The DACA program shields certain undocumented residents from deportation, favoring those brought to the country illegally by their parents as children.
Instituted in 2012, DACA is relatively popular even with politicians and groups who usually favor stricter immigration enforcement.
“These are young people who were brought here at a tender age and who have grown up here, or are in the process of growing up here,” Senate Majority Leader Mitch McConnell told Politico earlier this year. “I’m very sympathetic to that situation.”
Nevertheless, Attorney General Jeff Sessions announced Tuesday that the program would end in six months, prompting immediate protests in San Francisco and other major cities.
“To have a lawful system of immigration that serves the national interest, we cannot admit everyone who would like to come here," Sessions told reporters.
A crowd rallied outside of the Federal Building in the afternoon, but after the sun went down and most of the protesters departed a few fired up the projector and turned the first story of the Mission Street side of the building into a forum for some very frank opinions about immigration and Donald Trump.

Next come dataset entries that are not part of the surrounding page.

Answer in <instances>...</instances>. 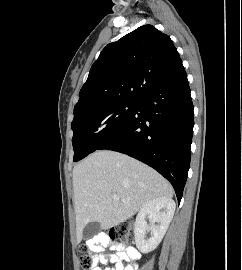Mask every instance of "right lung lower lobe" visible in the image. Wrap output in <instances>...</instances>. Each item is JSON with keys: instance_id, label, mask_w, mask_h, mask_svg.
Here are the masks:
<instances>
[{"instance_id": "obj_1", "label": "right lung lower lobe", "mask_w": 242, "mask_h": 270, "mask_svg": "<svg viewBox=\"0 0 242 270\" xmlns=\"http://www.w3.org/2000/svg\"><path fill=\"white\" fill-rule=\"evenodd\" d=\"M193 125V104L182 66L137 99L125 124L97 150L121 152L153 167L171 182L180 202L190 167Z\"/></svg>"}]
</instances>
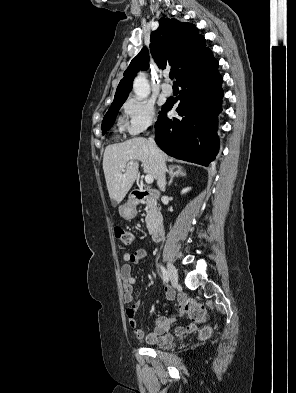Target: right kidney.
<instances>
[{
  "label": "right kidney",
  "instance_id": "1",
  "mask_svg": "<svg viewBox=\"0 0 296 393\" xmlns=\"http://www.w3.org/2000/svg\"><path fill=\"white\" fill-rule=\"evenodd\" d=\"M190 189L191 188L187 187V188L183 189L181 193L184 194V193L188 192Z\"/></svg>",
  "mask_w": 296,
  "mask_h": 393
}]
</instances>
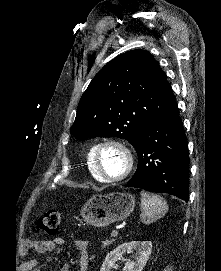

Resistance San Francisco also took credit for a similar display on the side of the then-plastic-shrouded Uptown Station building in Oakland last month.
The same very explicit slogan reappeared at the Federal Building Tuesday night.
“We’ve heard how in Germany the fascists gained their power by first coming for socialists, unionists, and Jewish people,” spokesperson Alan Marling said in a press release. “Now Donald is coming for Muslims, trans people, and Dreamers.”
The federal government’s DACA page says it will no longer accept new applications as of Tuesday. On the current timeline, the program will discontinue in March of 2018. What happens to DACA beneficiaries after that is unclear.